Lo primero que debemos despejar es el concepto en tela de juicio. Rechazar el multiculturalismo no significa desconocer la evidencia de que en nuestros días Europa es el hogar de distintas expresiones culturales, proveniencias étnicas o afiliaciones religiosas. El alegato de Cameron no se dirige entonces contra el dato empírico del pluralismo. Tampoco hay que confundir multiculturalismo con la aspiración de una sociedad cosmopolita. Esta última es aquella que hace del mundo (y sus diferencias) un espacio propio, con derechos universalmente reconocidos y una desconfianza general a las fronteras. El multiculturalismo, en cambio, sería el programa político que permite -y alienta, según Cameron- que las distintas minorías culturales vivan separadas y aisladas de la vida nacional mayoritaria. En otras palabras, lo que habría fracasado es la integración de los inmigrantes.

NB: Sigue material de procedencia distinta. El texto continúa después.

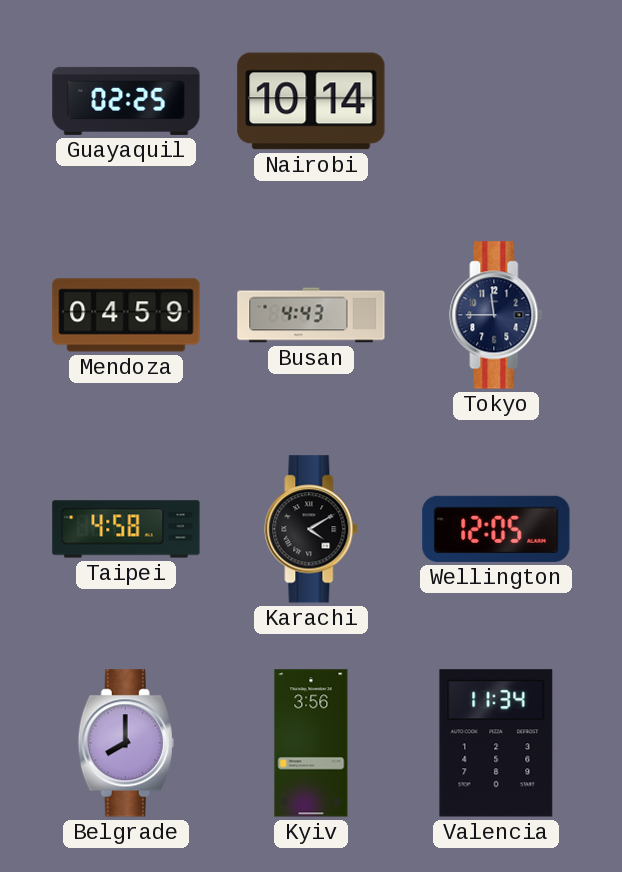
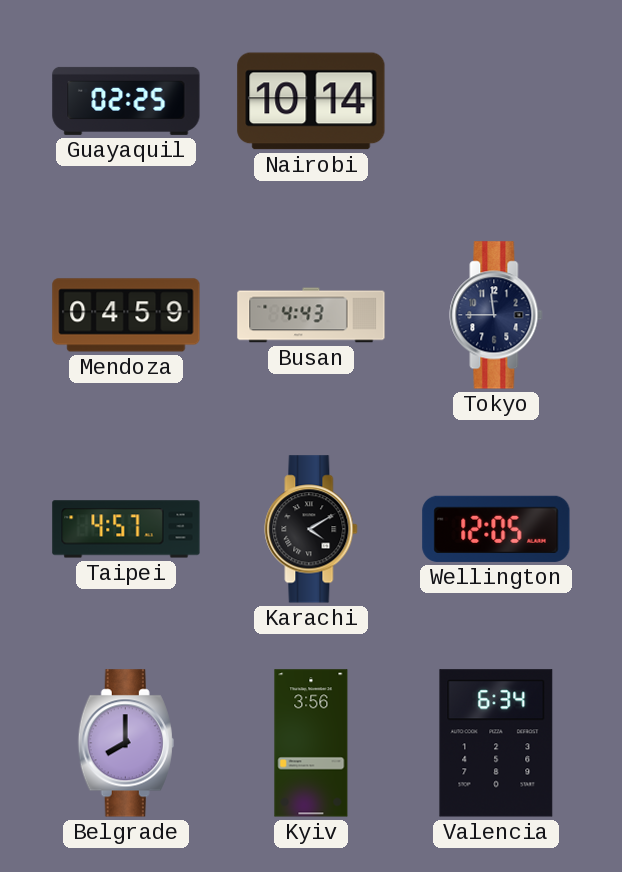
Taipei: 4:58 -> 4:57
Valencia: 11:34 -> 6:34
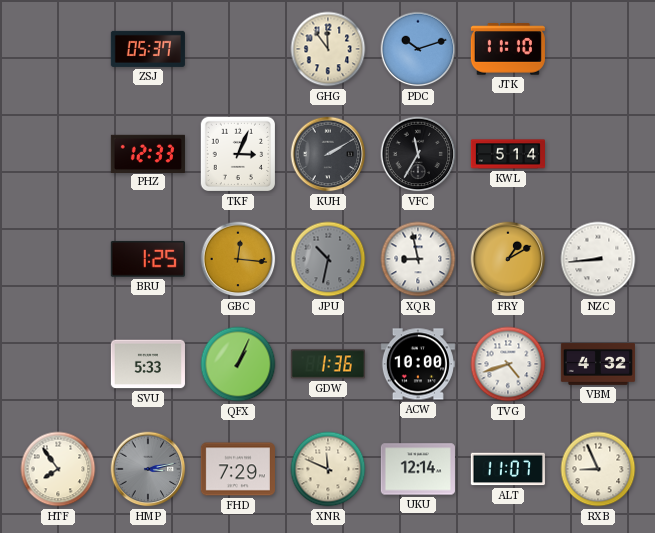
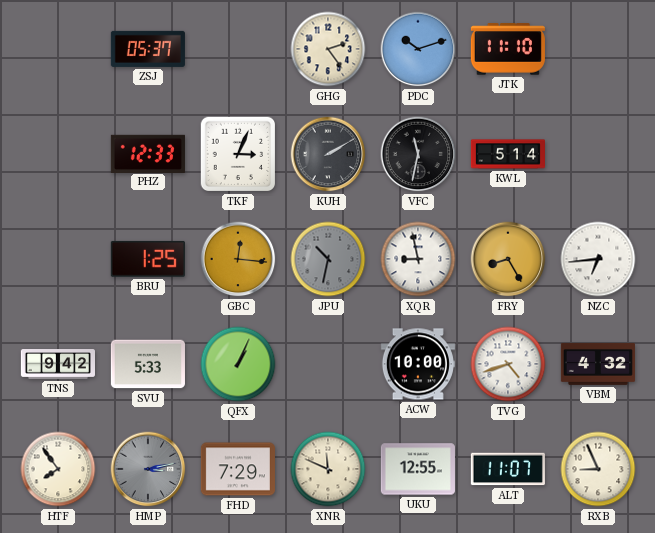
GHG: 11:54 -> 2:24
VFC: 11:35 -> 11:32
FRY: 1:10 -> 8:25
NZC: 8:44 -> 6:44
TNS: none -> 9:42
GDW: 1:36 -> none
UKU: 12:14 -> 12:55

¿Qué cuestiones, en concreto, parecen molestar al gobierno británico? Hoy casi todas están vinculadas al mundo musulmán. Piense en el caso de los cientos de niñas que son forzadas por sus familias a casarse con hombres mayores, a los que no conocen, para que éstos puedan trasladarse a suelo inglés desde medio oriente o el sudeste asiático. La pregunta que se hace Cameron –y que tiene mucho sentido- es si acaso las instituciones políticas británicas deben seguir haciendo la vista gorda frente a ciertas situaciones que son inaceptables desde una perspectiva occidental. Dicho de otro modo: con tal de no ser acusados de imperialismo cultural, hoy estarían alternando entre el relativismo y la indiferencia. La propuesta del líder tory es activar lo que llamó “liberalismo muscular”; es decir, de un modelo que abandone la tolerancia pasiva y salga a promover abiertamente sus valores (en este caso, por ejemplo, el respeto de la estricta igualdad de género).

La cuestión no es puramente filosófica. Los británicos están en la mira del terrorismo. Cameron teme que instancias de adoctrinamiento antiliberal se estén llevando a cabo bajo sus narices en las mezquitas de Londres e –irónicamente– estén siendo subsidiadas por el Estado como parte de su política de apoyo a las actividades comunitarias. El discurso de los cortes en el gasto público se cruza inevitablemente en este punto.

Pero hay más. Los gobiernos de centroderecha europea quieren “cubrir sus bases” para impedir el avance de grupos radicales ubicados más a derecha. Gran Bretaña no tiene un Jean-Marie Le Pen, pero sí un importante grupo de nacionalistas que flamea cada cierto tiempo la bandera con la cruz de San Jorge, que se muestra hostil a todo tipo de inmigración y que está preocupado por la pérdida de identidad patria. A ellos iría dirigido este mensaje, con el objeto de transmitir tranquilidad y seguridad. Pero la línea roja es delgada: no pocos vieron en la declaración de Cameron un innecesario incentivo a la xenofobia en general y a la islamofobia en particular.

Los musulmanes –organizados, como era previsible– se han victimizado. La causa de todos los recientes desbarajustes, dicen, está en las invasiones a Iraq y Afganistán, y no en los defectos del proceso de asimilación a la cultura británica. Cameron, como Merkel y Sarkozy, ha decidido pasar a la ofensiva. Es una jugada riesgosa, porque se compra tensiones con una importante minoría islámica al tiempo que se presta para interpretaciones extremistas desde los sectores nacionalistas. Pero, por otra parte, define los criterios de una nueva actitud que puede reducir las violaciones a los derechos e igualdades garantizadas en países democráticos y liberales, absorbiendo al mismo tiempo la ansiedad de aquellos que claman por más protección laboral y la adhesión a ciertos valores comunes para merecer la ciudadanía y sus extendidos beneficios.